[Extracted page text data]
[Start of section]

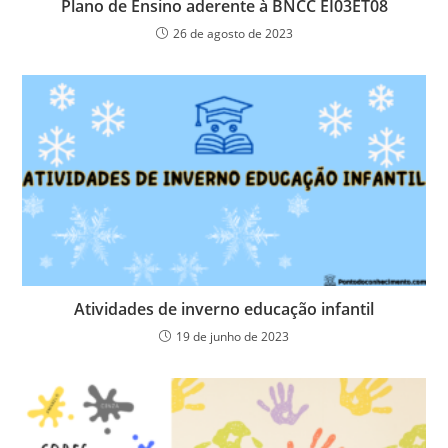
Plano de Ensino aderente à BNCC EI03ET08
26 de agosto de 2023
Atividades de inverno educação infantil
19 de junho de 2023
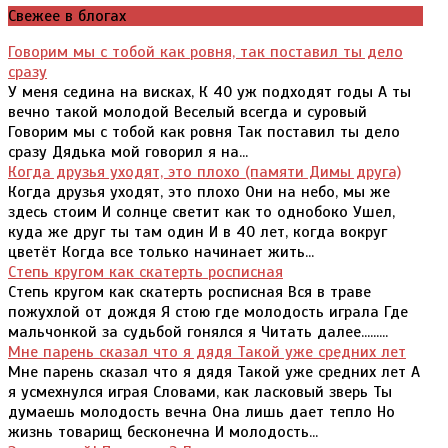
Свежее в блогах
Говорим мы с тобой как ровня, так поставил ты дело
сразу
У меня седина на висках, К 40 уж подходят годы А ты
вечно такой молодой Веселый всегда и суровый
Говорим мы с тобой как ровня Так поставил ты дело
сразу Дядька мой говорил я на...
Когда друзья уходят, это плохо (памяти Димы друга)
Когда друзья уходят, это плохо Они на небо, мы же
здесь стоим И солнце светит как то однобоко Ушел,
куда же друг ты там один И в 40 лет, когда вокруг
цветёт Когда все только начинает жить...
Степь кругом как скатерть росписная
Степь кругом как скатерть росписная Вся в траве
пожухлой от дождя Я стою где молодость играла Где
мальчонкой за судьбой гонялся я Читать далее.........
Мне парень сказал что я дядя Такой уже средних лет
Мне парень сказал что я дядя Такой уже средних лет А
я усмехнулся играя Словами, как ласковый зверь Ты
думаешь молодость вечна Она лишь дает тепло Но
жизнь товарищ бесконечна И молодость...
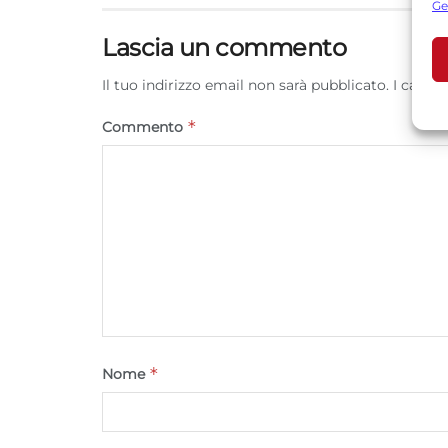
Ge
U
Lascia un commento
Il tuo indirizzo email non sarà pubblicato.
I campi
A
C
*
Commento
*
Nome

[End of section]
[Start of section]

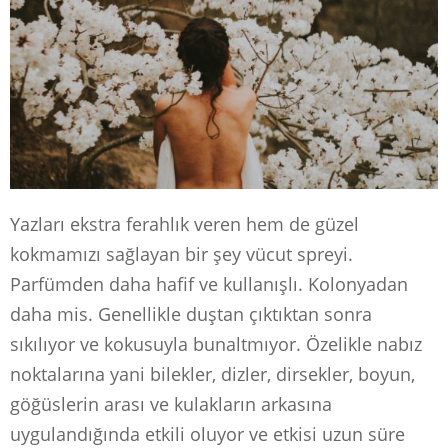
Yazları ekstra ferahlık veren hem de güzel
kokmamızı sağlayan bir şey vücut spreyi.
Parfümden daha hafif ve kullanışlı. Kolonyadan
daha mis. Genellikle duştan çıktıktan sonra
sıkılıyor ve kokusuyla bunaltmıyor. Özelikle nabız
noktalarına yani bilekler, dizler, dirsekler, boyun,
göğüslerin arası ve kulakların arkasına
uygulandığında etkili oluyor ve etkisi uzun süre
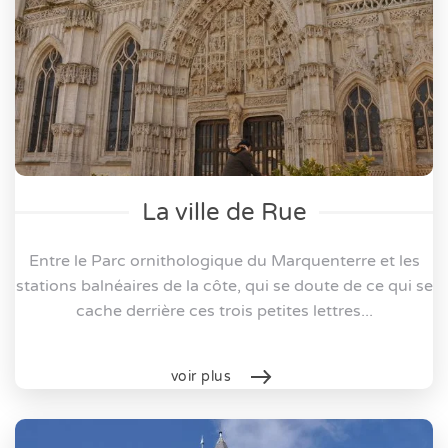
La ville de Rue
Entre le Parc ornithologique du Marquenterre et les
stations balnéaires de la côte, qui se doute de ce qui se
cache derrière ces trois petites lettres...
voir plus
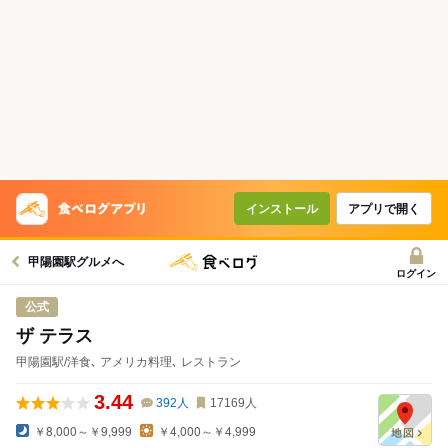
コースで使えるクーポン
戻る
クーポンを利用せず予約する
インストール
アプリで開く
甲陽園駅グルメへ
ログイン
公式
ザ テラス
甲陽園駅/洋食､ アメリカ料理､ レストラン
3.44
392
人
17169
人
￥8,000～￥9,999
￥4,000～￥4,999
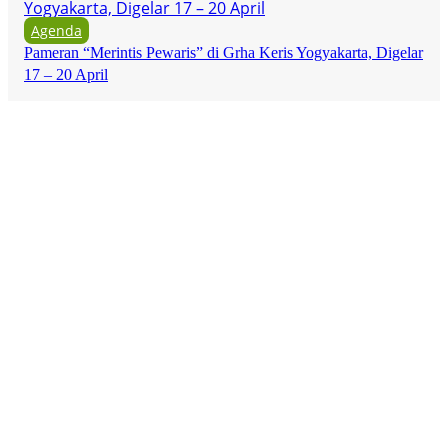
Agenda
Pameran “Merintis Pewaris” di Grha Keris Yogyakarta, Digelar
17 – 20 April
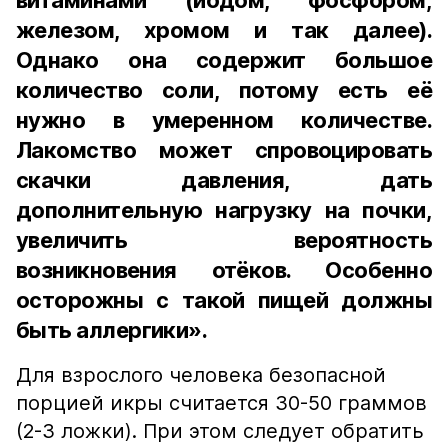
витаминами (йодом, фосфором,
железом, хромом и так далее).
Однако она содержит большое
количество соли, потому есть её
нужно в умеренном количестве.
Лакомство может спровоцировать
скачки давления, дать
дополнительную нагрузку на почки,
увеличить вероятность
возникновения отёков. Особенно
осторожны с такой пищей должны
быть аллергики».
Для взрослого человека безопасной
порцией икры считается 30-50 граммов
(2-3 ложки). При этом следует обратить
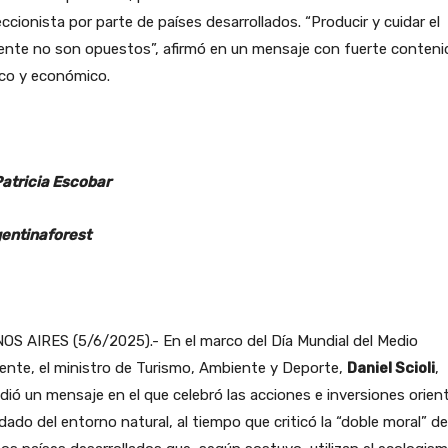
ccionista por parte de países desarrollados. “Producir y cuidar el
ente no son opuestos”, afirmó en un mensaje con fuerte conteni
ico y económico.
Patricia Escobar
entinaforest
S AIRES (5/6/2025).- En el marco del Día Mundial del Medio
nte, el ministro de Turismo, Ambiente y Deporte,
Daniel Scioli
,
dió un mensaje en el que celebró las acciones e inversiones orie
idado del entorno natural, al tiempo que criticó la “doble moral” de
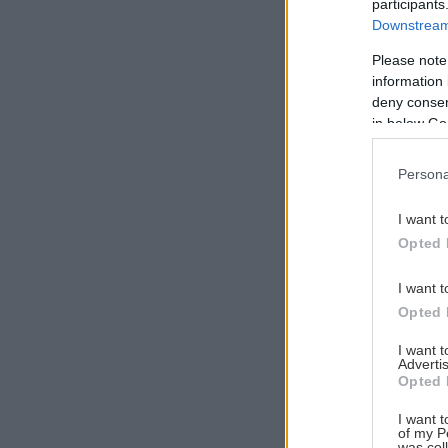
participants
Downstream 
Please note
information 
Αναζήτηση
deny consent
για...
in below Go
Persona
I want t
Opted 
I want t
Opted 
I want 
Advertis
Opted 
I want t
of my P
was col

[End of section]
[Start of section]

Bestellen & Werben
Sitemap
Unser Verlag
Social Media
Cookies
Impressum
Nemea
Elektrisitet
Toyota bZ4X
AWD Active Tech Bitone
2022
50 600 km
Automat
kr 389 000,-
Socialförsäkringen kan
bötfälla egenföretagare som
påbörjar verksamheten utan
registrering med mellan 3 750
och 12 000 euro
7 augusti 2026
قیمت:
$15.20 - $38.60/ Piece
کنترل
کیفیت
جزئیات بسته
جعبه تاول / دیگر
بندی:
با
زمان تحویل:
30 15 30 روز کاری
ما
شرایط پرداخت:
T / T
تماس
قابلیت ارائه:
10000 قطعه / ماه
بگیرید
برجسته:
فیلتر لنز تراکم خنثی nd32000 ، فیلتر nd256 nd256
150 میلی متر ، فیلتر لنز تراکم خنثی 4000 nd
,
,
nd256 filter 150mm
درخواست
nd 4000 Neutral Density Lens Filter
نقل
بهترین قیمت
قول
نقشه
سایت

[End of section]

#### [WORK ORDER]
For each line above that contains the word "дядя", make a copy.

#### [PROBLEM SOLUTION]
Мне парень сказал что я дядя Такой уже средних лет
Мне парень сказал что я дядя Такой уже средних лет А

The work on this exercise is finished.